Handicapping Your Odds of Getting In

Mr. Consultant

  • 660 GMAT (Taken it twice and not sure I have time to take again)
  • 3.4 GPA
  • Undergraduate degree from Brigham Young University in business management
  • Work Experience includes two years at a process-consulting firm, worked on some healthcare clients (think Big Four consulting, not strategy) one year as an internal auditor for a national health plan (Kaiser Permanente, Blue Cross, United Health Care)
  • Extracurricular involvement includes a two-year church mission to Australia, was vice president of the business school student association, organized an annual charity auction and volunteered for Habitat for Humanity
  • Goal: “I’m passionate about the healthcare industry and its (many) unique challenges.

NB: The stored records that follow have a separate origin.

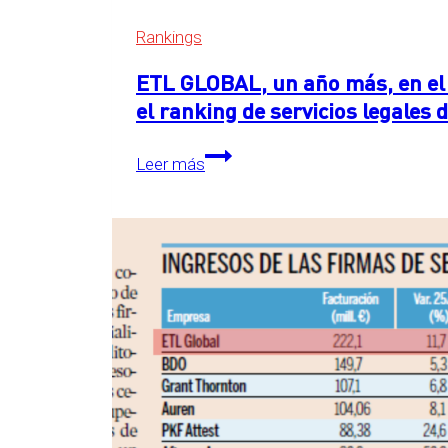
Rankings
ETL GLOBAL, un año más, en el 
el ranking de servicios legales
ETL
Leer más
GLOBAL,
un
año
más,
en
el
primer
puesto
detrás
de
las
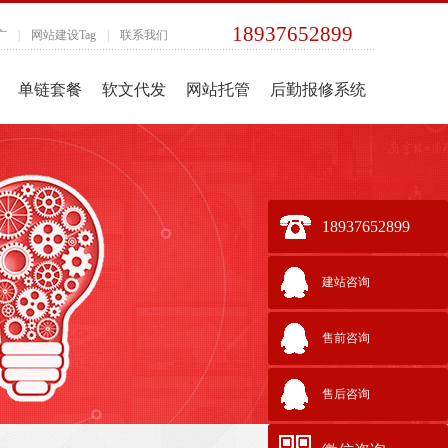
18937652899
广
|
网站建设Tag
|
联系我们
单链套餐
软文代发
网站托管
后勤报修系统
18937652899
建站咨询
售前咨询
售后咨询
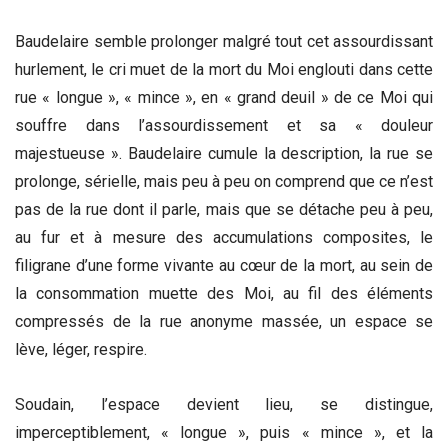
Baudelaire semble prolonger malgré tout cet assourdissant
hurlement, le cri muet de la mort du Moi englouti dans cette
rue « longue », « mince », en « grand deuil » de ce Moi qui
souffre dans l’assourdissement et sa « douleur
majestueuse ». Baudelaire cumule la description, la rue se
prolonge, sérielle, mais peu à peu on comprend que ce n’est
pas de la rue dont il parle, mais que se détache peu à peu,
au fur et à mesure des accumulations composites, le
filigrane d’une forme vivante au cœur de la mort, au sein de
la consommation muette des Moi, au fil des éléments
compressés de la rue anonyme massée, un espace se
lève, léger, respire.
Soudain, l’espace devient lieu, se distingue,
imperceptiblement, « longue », puis « mince », et la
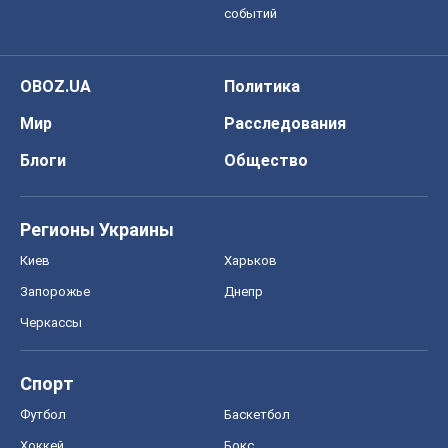
событий
OBOZ.UA
Политика
Мир
Расследования
Блоги
Общество
Регионы Украины
Киев
Харьков
Запорожье
Днепр
Черкассы
Спорт
Футбол
Баскетбол
Хоккей
Бокс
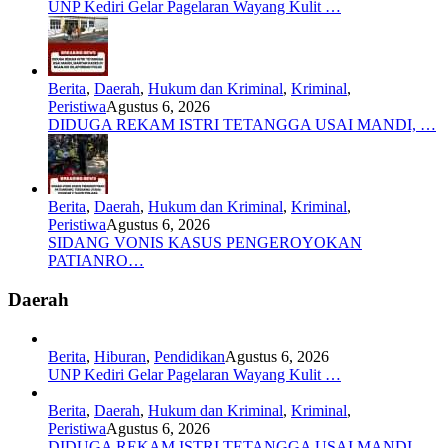
UNP Kediri Gelar Pagelaran Wayang Kulit …
Berita
,
Daerah
,
Hukum dan Kriminal
,
Kriminal
,
Peristiwa
Agustus 6, 2026
DIDUGA REKAM ISTRI TETANGGA USAI MANDI, …
Berita
,
Daerah
,
Hukum dan Kriminal
,
Kriminal
,
Peristiwa
Agustus 6, 2026
SIDANG VONIS KASUS PENGEROYOKAN
PATIANRO…
Daerah
Berita
,
Hiburan
,
Pendidikan
Agustus 6, 2026
UNP Kediri Gelar Pagelaran Wayang Kulit …
Berita
,
Daerah
,
Hukum dan Kriminal
,
Kriminal
,
Peristiwa
Agustus 6, 2026
DIDUGA REKAM ISTRI TETANGGA USAI MANDI, …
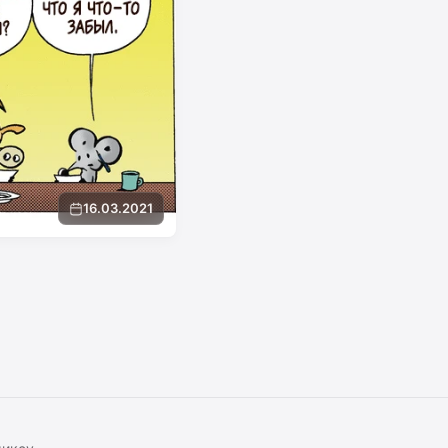
16.03.2021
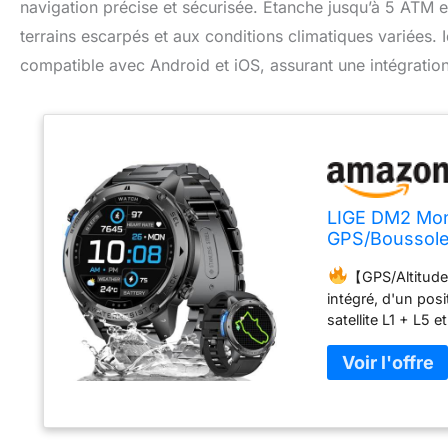
navigation précise et sécurisée. Étanche jusqu’à 5 ATM e
terrains escarpés et aux conditions climatiques variées. 
compatible avec Android et iOS, assurant une intégration
LIGE DM2 Mon
GPS/Boussole/
170 Modes Sp
【GPS/Altitud
intégré, d'un pos
satellite L1 + L5
(GPS/GLONASS/GA
précision votre 
d'un capteur d'alti
barométrique de v
Verre 9H】LIGE DM
inoxydable, d'un 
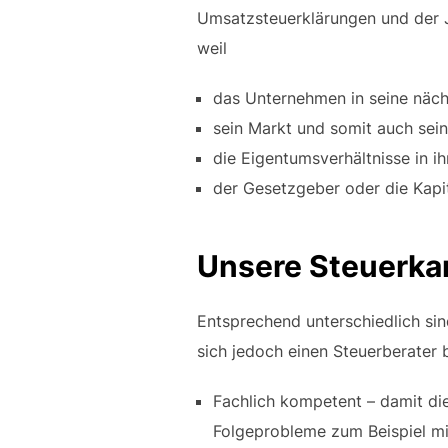
Umsatzsteuerklärungen und der J
weil
das Unternehmen in seine näch
sein Markt und somit auch sei
die Eigentumsverhältnisse in i
der Gesetzgeber oder die Kapi
Unsere Steuerkan
Entsprechend unterschiedlich sin
sich jedoch einen Steuerberater 
Fachlich kompetent – damit die
Folgeprobleme zum Beispiel mi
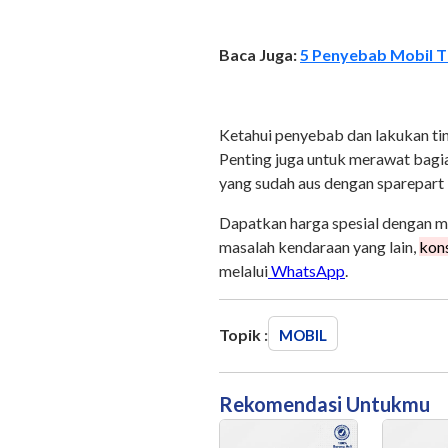
Baca Juga:
5 Penyebab Mobil Ti
Ketahui penyebab dan lakukan tind
Penting juga untuk merawat bagian
yang sudah aus dengan sparepart 
Dapatkan harga spesial dengan me
masalah kendaraan yang lain,
kon
melalui
WhatsApp
.
Topik :
MOBIL
Rekomendasi Untukmu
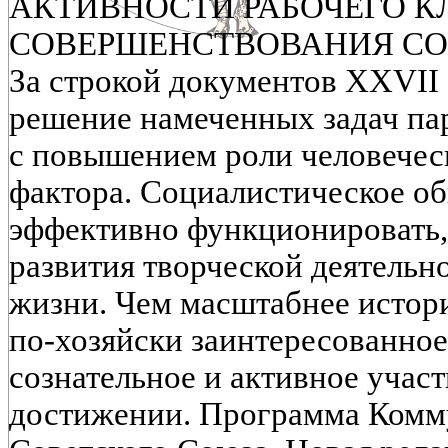
АКТИВНОСТИ РАБОЧЕГО К
СОВЕРШЕНСТВОВАНИЯ С
За строкой документов XXVII
решение намеченных задач па
с повышением роли человечес
фактора. Социалистическое о
эффективно функционировать,
развития творческой деятельно
жизни. Чем масштабнее истори
по-хозяйски заинтересованное
сознательное и активное учас
достижении. Программа Комм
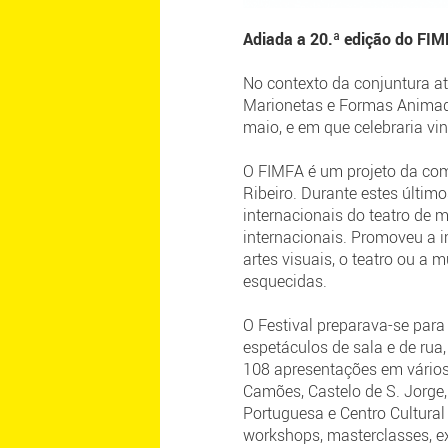
Adiada a 20.ª edição do FIM
No contexto da conjuntura at
Marionetas e Formas Animada
maio, e em que celebraria vin
O FIMFA é um projeto da comp
Ribeiro. Durante estes últi
internacionais do teatro de
internacionais. Promoveu a 
artes visuais, o teatro ou a
esquecidas.
O Festival preparava-se par
espetáculos de sala e de rua
108 apresentações em vários 
Camões, Castelo de S. Jorge,
Portuguesa e Centro Cultura
workshops, masterclasses, ex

I plan to use an MBA to facilitate a move away from audit and towards healthcare consulting (provider side). Specifically, im interested in helping organizations manage and plan for the effects of healthcare reform.”
  • “Do you think I have a shot at any of the above in light of my low GMAT score? Or better to wait until next year?”
  • 26-year-old white male.

Odds of Success:

Duke (dream school): 30%
UCLA: 20% to 30%
Northwestern: 25%
Vanderbilt: 50%

Sandy’s Analysis: Aside from a low GMAT and a low GPA, you’re a totally likeable guy. And actually, average GPA at Duke, your dream school, is 3.4. Alas, their median GMAT is 696 so the question becomes do you have 36 GMAT points (a lot!!) worth of charm. Let me give you some tough love. B-schools are mildly biased in favor of Mormons because the LDS values of family, hard work, sobriety and honesty are in synch with generic business values. Also, my guess is, most schools’ experiences with LDS members are positive. So that is a small plus.

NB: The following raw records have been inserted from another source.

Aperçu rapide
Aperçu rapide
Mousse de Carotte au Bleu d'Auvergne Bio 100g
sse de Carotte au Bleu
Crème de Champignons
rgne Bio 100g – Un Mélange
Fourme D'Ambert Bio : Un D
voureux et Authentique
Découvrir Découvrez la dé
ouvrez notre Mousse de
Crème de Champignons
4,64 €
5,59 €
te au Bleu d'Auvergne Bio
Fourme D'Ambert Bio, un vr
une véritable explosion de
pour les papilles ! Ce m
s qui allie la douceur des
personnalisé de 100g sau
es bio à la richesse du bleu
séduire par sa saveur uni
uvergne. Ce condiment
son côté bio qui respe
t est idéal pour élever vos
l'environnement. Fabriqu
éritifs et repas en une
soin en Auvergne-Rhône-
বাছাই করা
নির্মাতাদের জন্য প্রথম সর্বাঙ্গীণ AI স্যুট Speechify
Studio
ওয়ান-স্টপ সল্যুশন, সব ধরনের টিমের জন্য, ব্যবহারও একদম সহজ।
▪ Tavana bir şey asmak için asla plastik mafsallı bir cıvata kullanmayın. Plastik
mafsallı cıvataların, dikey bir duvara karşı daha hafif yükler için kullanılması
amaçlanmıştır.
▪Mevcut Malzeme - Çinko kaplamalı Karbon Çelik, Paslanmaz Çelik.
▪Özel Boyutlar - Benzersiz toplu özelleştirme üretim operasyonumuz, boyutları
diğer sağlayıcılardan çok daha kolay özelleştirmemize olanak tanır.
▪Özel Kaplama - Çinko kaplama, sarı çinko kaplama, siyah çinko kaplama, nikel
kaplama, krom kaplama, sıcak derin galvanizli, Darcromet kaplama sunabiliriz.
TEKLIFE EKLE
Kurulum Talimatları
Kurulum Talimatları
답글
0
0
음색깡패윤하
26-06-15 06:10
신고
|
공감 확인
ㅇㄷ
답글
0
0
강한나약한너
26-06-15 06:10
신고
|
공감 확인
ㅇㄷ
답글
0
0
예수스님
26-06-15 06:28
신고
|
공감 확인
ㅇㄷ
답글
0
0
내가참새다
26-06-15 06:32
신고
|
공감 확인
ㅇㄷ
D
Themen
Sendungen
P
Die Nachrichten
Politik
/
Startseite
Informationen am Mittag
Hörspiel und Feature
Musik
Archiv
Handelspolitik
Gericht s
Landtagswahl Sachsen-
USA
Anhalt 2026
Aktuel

After that, doing a mission is kind of baked in (even if not all LDS kids do so) and Australia is not ranked as high on the value chain as a country where you operate in a more foreign language and culture. Your extras, even though Church related, seem real solid, even by LDS standards, so that is a plus. The fact you are working in a health care environment is positive, but offset by the fact that it seems to be, in your own words, “process” and “auditing” centric.

Shake all that up in our Duke-tini mixer and what do we got??? Close one, but I am calling it more likely “no” than “yes.” One decider is the fact of your low Quant score on the GMAT. If you tweaked this, with a 680 GMAT and a mission to Latin America, and being president of the Business School Association instead of vice-president, you’d have a fighting chance of having them blink at the GMAT and Second Tier work gigs at solid companies. In your present incarnation, there is nothing driving you in, and the cherry on the non-alcoholic Duke-tini ding is being white male. Anderson is actually tougher than Duke to get into, so I’m not optimistic there either. Ditto Kellogg. Vanderbilt is totally in-line stat wise, so you got a real solid chance there.

I don’t see any downside in applying to the whole menu this year, especially Duke, sometimes those schools get to know you through the application process, and that can help next year. I would also find a great GMAT tutor, focus only on the Quant part, and see if you can get another 5 questions right. Some more ideas are to think about taking the GRE’s instead. You might find the Quant on that exam a bit easier or different. If you are really gung-ho, and cannot move the needle with the standardized testing, take some real solid math courses over the summer to develop an alternative transcript.

I’d be interested in any reader responses about GMAT vs. GRE for kids who have a hard time on the Quant part?